[Data shown]
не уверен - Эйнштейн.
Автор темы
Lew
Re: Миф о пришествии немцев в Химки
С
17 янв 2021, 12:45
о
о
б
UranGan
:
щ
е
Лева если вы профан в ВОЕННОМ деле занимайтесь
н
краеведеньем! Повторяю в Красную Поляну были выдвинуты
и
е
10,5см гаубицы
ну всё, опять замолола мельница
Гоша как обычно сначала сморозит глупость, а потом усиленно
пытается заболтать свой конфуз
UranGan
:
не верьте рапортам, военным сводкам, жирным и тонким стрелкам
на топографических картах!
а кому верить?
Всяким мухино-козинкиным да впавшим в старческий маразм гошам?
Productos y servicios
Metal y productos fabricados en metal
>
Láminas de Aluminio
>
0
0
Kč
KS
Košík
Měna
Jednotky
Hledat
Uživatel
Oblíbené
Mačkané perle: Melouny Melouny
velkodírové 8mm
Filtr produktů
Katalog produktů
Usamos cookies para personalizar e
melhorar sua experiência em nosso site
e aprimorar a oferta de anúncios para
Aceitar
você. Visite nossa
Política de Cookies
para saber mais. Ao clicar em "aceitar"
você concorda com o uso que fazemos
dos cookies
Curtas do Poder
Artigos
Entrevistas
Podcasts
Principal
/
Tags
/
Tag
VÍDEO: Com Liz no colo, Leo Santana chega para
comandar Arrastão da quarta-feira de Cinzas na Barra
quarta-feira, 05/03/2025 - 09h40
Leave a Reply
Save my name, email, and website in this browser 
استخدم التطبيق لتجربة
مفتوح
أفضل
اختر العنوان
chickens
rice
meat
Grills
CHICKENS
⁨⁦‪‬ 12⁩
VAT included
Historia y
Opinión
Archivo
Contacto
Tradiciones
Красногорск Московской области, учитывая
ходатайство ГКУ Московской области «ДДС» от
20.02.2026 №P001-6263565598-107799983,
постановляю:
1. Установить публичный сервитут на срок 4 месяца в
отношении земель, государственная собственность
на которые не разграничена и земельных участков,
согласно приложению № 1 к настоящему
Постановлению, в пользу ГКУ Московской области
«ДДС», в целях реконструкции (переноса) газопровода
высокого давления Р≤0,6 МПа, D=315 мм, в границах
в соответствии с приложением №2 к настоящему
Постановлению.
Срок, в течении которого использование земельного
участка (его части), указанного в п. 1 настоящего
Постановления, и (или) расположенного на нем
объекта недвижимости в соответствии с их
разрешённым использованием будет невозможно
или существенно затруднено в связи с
[/Data shown]
▸ **Problem**: From the material above, copy each line that includes the word "соответствии".

▸ **Response area**:
в соответствии с приложением №2 к настоящему
объекта недвижимости в соответствии с их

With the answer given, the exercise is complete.